Thursday, July 14, 2005

Noir

And so there I was, minding my own buisiness, when out of the clear blue
sky this dame walks up to me and says. . . . No, wait a minute; I’m
getting ahead of myself. She was gorgeous. And I don’t mean the kinda
pretty that happens to catch your eye on the way to get a cup of coffee
on the corner of Fifth. I mean this broad, this lady, had looks that
the first time you see her you think you are making it up, maybe need
some sleep, maybe you should lay off that second pot of coffee or start
living right. And then she looked at me from under her hat, a midnight
blue number with a brim that left her eyes in shadow, her eyes, those
eyes that possess a gaze that possesses you when it finds you, when it
found me.

I should have walked away, turned my back on her and waltzed right on
past the file cabinets and the desk and headed for that cup of coffee or
something. Anything. She was trouble.

But instead I closed my eyes, soft strains of her perfume playing in
my mind, and when I looked at her again she was still there, holding
my face in the grip of her gaze. Oh, she was trouble all right, and
I knew it. But I couldn’t help it: I closed the filing cabinet,
ground out my cigarette, and took a deep breath to try to slow my
heart. Even so, my “Evenin’, Lady,” came out a little scratchy
feeling, and I took a pull on the coffee on my desk which had been
something resembling hot an hour ago.

"Good evening,” she replied, finally letting my vision go, my
sense of equilibrium returning a bit only to be knocked for a loop
again by her voice, low and quiet, the soft accent adding to the
disorientation while gentling the tones to a purr. But you could
just smell the growl that was in there somewhere, like a panther
lying longingly in the sun, sated relaxed.

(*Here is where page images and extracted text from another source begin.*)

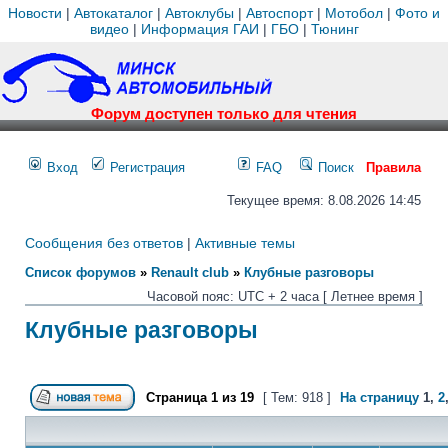
Новости
|
Автокаталог
|
Автоклубы
|
Автоспорт
|
Мотобол
|
Фото и
видео
|
Информация ГАИ
|
ГБО
|
Тюнинг
Форум доступен только для чтения
Вход
Регистрация
FAQ
Поиск
Правила
Текущее время: 8.08.2026 14:45
Сообщения без ответов
|
Активные темы
Список форумов
»
Renault club
»
Клубные разговоры
Часовой пояс: UTC + 2 часа [ Летнее время ]
Клубные разговоры
Страница
1
из
19
[ Тем: 918 ]
На страницу
1
,
2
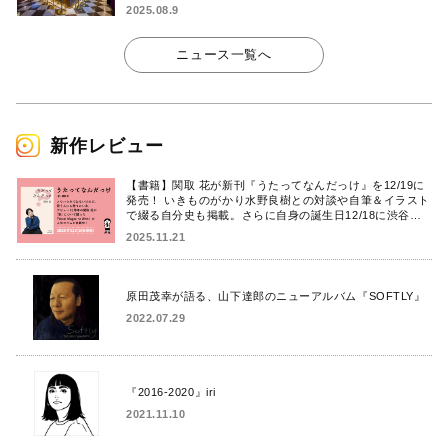
2025.08.9
ニュース一覧へ
新作レビュー
【書籍】関取 花が新刊『うたってなんだっけ』を12/19に
発売！ いきものがかり水野良樹との対談や自筆＆イラスト
で綴る自分史も掲載。さらに自身の誕生日12/18に渋谷で
出版記念イベントを開催！
2025.11.21
原田茂幸が語る、山下達郎のニューアルバム『SOFTLY』
2022.07.29
『2016-2020』iri
2021.11.10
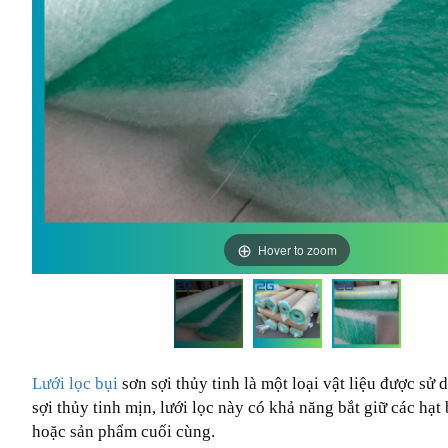
Hover to zoom
Lưới lọc bụi
sơn sợi thủy tinh là một loại vật liệu được sử
sợi thủy tinh mịn, lưới lọc này có khả năng bắt giữ các hạ
hoặc sản phẩm cuối cùng.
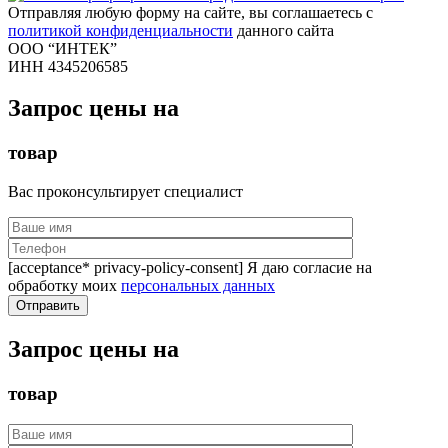
Отправляя любую форму на сайте, вы соглашаетесь с
политикой конфиденциальности
данного сайта
ООО “ИНТЕК”
ИНН 4345206585
Запрос цены на
товар
Вас проконсультирует специалист
[acceptance* privacy-policy-consent] Я даю согласие на
обработку моих
персональных данных
Запрос цены на
товар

I followed her attention to her hands, covered in black leather,
soft, fatal and supple like her voice. “I need your help,” she told
her fingers, moving the tips slowly around each other, a play that
made me think of incantations. The words traveled through the smoky
air like a foglight cutting the mist of dawn over the sea. For a
moment my mind spun, taking the room with it as I tried to imagine
what type of help this woman would ever need and how on earth she
decided to look to me for help. And then she looked at me again, and I knew
that how on earth wasn’t the question; earth didn’t figure into this
dame at all and here she was, standing in front of my desk on a hot
August evening, the cars passing through the rainslick below the
window of my walk-up, rain which had only left my shirt sticking to
my back instead of providing any relief from the heat. Her gaze was
as hot and relentless as the weather.